Repairing America's image

Bush asks his dad and Clinton to lead a fundraising appeal among U.S. citizens, who so far have donated about $100 million to tsunami relief.

Published January 4, 2005 4:34PM (EST)

George W. Bush Monday recruited two former presidents, his father and Bill Clinton, to launch a joint appeal to the American people for emergency donations to victims of the Indian Ocean tsunami.

They stood side by side in the White House's Roosevelt Room as Bush told reporters: "We're here to ask our fellow citizens to join in a broad humanitarian relief effort. In the coming days, Presidents Clinton and Bush will ask Americans to donate directly to reliable charities already providing help to tsunami victims. In this situation, cash donations are most useful, and I've asked the former presidents to solicit contributions both large and small. I ask every American to contribute as they are able to do so."

According to the Wall Street Journal, Americans have so far given about $100 million to U.S.-based charities.

As the presidential appeal was launched, the U.S. flag on the White House was lowered to half-mast, marking the start of a week of mourning.
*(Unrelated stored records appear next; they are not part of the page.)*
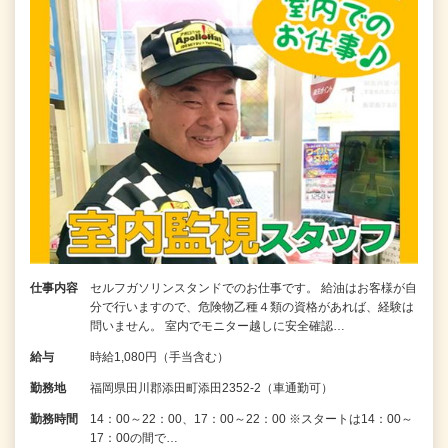
仕事内容
セルフガソリンスタンドでのお仕事です。 給油はお客様が自
分で行いますので、危険物乙種４類の資格があれば、経験は
問いません。 室内でモニター越しに安全確認…
給与
時給1,080円（手当含む）
勤務地
福岡県田川郡添田町添田2352-2（車通勤可）
勤務時間
14：00～22：00、17：00～22：00 ※スタートは14：00～
17：00の間で…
The three presidents were also due to visit the Indonesian, Sri Lankan, Indian and Thai embassies in Washington to offer their condolences.

Clinton and the president's father are expected to give a string of media interviews to publicize the appeal.

The president's brother, Florida Gov. Jeb Bush, is already involved in the relief effort and is accompanying the Secretary of State Colin Powell on a tour of the disaster zone. Bush said they would brief him personally on their return.

So far, the U.S. administration has offered $350 million in humanitarian aid, but White House and congressional officials predict that figure will rise. Since being criticized last week for being slow to respond to the disaster, the White House has moved to play a leading role in the relief efforts. U.S. helicopters and planes have begun delivering emergency supplies to some of the most remote and badly hit areas, such as the west coast of Indonesia's Aceh province. One airlift at a time, they have begun to rebuild America's reputation, particularly in Indonesia, the world's most populous Muslim country, whose people overwhelmingly opposed the invasion of Iraq.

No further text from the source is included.